# What is being asked
Leave out the lines before the one with "le también es"; output that line and all remaining lines of the records exactly.

# Transcribed page contents
---*---
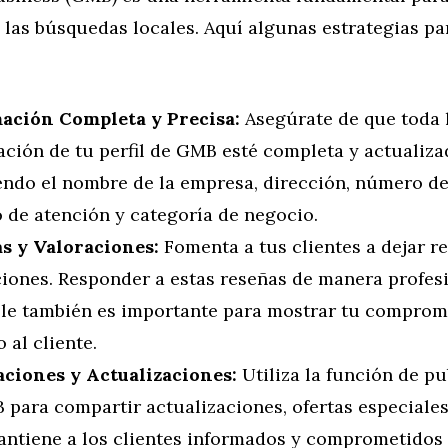
n las búsquedas locales. Aquí algunas estrategias pa
ación Completa y Precisa:
Asegúrate de que toda 
ción de tu perfil de GMB esté completa y actualiza
endo el nombre de la empresa, dirección, número de
 de atención y categoría de negocio.
s y Valoraciones:
Fomenta a tus clientes a dejar r
ciones. Responder a estas reseñas de manera profes
le también es importante para mostrar tu comprom
o al cliente.
aciones y Actualizaciones:
Utiliza la función de p
para compartir actualizaciones, ofertas especiales
antiene a los clientes informados y comprometidos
---*---
# Your solution
le también es importante para mostrar tu comprom
o al cliente.
aciones y Actualizaciones:
Utiliza la función de p
para compartir actualizaciones, ofertas especiales
antiene a los clientes informados y comprometidos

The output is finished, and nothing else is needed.